Saier M H, Yamada M, Erni B, Suda K, Lengeler J, Ebner R, Argos P, Rak B, Schnetz K, Lee C A
Department of Biology, USCD, La Jolla, California 92093.
FASEB J. 1988 Mar 1;2(3):199-208. doi: 10.1096/fasebj.2.3.2832233.
The amino acyl sequences of eight permeases (enzymes II and enzyme II-III pairs) of the bacterial phosphoenolpyruvate:sugar phosphotransferase system (PTS) have been analyzed. All systems show similar sizes, and six of these systems exhibit the same molecular weight +/- 2%. Several exhibit sequence homology. Characteristic NH2-terminal and COOH-terminal sequences were found. The NH2-terminal leader sequences are believed to function in targeting of the permeases to the membrane, whereas the characteristic COOH-terminal sequences are postulated to mediate interaction with the energy-coupling protein phospho HPr. One of the systems, the one specific for mannose, exhibits distinctive characteristics. A pair of probable phosphorylation sites was detected in each of the five most similar systems, those specific for beta-glucosides, sucrose, glucose, N-acetylglucosamine, and mannitol. One of the two equivalent phosphorylation sites (proposed phosphorylation site 1) was located approximately 80 residues from the COOH terminus of each system. The other site (proposed phosphorylation site 2) was located approximately 440 residues from the COOH termini of the glucose and N-acetylglucosamine systems, approximately 320 residues from the COOH termini of the beta-glucoside and sucrose systems, and 381 residues from the COOH terminus of the mannitol system. Intragenic rearrangement during evolutionary history may account for the different positions of phosphorylation sites 2 in the different PTS permeases. More extensive intragenic rearrangements may have given rise to entirely different positions of phosphorylation in the glucitol, mannose, and lactose systems. A single, internal amphipathic alpha-helix with characteristic features was found in each of seven of the eight enzymes II. The lactose-specific enzyme III of Staphylococcus aureus was unique in possessing a COOH-terminal amphipathic alpha-helix rich in basic amino acyl residues. Possible functions for these amphipathic segments are discussed.

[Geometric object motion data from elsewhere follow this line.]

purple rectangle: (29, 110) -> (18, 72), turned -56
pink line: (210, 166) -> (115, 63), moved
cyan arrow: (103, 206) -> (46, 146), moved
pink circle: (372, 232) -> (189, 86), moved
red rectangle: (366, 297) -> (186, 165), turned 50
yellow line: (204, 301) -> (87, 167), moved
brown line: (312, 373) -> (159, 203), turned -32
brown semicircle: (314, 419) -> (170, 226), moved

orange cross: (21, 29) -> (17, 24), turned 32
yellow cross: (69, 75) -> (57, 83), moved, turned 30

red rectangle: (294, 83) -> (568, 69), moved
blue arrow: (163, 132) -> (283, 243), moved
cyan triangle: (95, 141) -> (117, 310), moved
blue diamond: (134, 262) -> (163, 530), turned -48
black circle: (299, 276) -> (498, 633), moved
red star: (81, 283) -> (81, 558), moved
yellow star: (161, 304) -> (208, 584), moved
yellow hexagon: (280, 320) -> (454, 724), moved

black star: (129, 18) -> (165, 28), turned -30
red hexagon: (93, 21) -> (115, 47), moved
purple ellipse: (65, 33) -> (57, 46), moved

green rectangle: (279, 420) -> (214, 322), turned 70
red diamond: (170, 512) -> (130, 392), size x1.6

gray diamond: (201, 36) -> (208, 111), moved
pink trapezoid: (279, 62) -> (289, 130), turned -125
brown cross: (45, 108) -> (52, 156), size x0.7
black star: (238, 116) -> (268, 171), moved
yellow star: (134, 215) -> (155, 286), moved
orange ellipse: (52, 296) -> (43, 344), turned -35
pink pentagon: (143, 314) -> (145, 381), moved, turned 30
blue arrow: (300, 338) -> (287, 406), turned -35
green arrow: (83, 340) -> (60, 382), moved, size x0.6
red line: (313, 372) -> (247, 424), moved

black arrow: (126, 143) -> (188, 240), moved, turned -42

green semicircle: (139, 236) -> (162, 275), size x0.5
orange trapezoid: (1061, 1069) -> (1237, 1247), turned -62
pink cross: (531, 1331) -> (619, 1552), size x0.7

糖磷酸转移酶系统(PTS)的8种通透酶(酶II和酶II - III对)的氨酰基序列进行了分析。所有系统显示出相似的大小,其中6个系统的分子量相同,误差在±2%以内。有几个系统表现出序列同源性。发现了特征性的氨基末端和羧基末端序列。氨基末端前导序列被认为在将通透酶靶向到膜上起作用,而特征性的羧基末端序列被假定介导与能量偶联蛋白磷酸 - HPr的相互作用。其中一个系统,即对甘露糖特异的系统,表现出独特的特征。在五个最相似的系统中,即对β - 葡萄糖苷、蔗糖、葡萄糖、N - 乙酰葡糖胺和甘露醇特异的系统中,每个系统都检测到一对可能的磷酸化位点。两个等效磷酸化位点之一(提议的磷酸化位点1)位于每个系统羧基末端约80个残基处。另一个位点(提议的磷酸化位点2)位于葡萄糖和N - 乙酰葡糖胺系统羧基末端约440个残基处,β - 葡萄糖苷和蔗糖系统羧基末端约320个残基处,以及甘露醇系统羧基末端381个残基处。进化历史中的基因内重排可能解释了不同PTS通透酶中磷酸化位点2的不同位置。更广泛的基因内重排可能导致了葡糖醇、甘露糖和乳糖系统中磷酸化位置完全不同。在8种酶II中的7种中,每种都发现了一个具有特征的单一内部两亲性α - 螺旋。金黄色葡萄球菌的乳糖特异性酶III独特之处在于其羧基末端富含碱性氨酰基残基的两亲性α - 螺旋。讨论了这些两亲性片段的可能功能。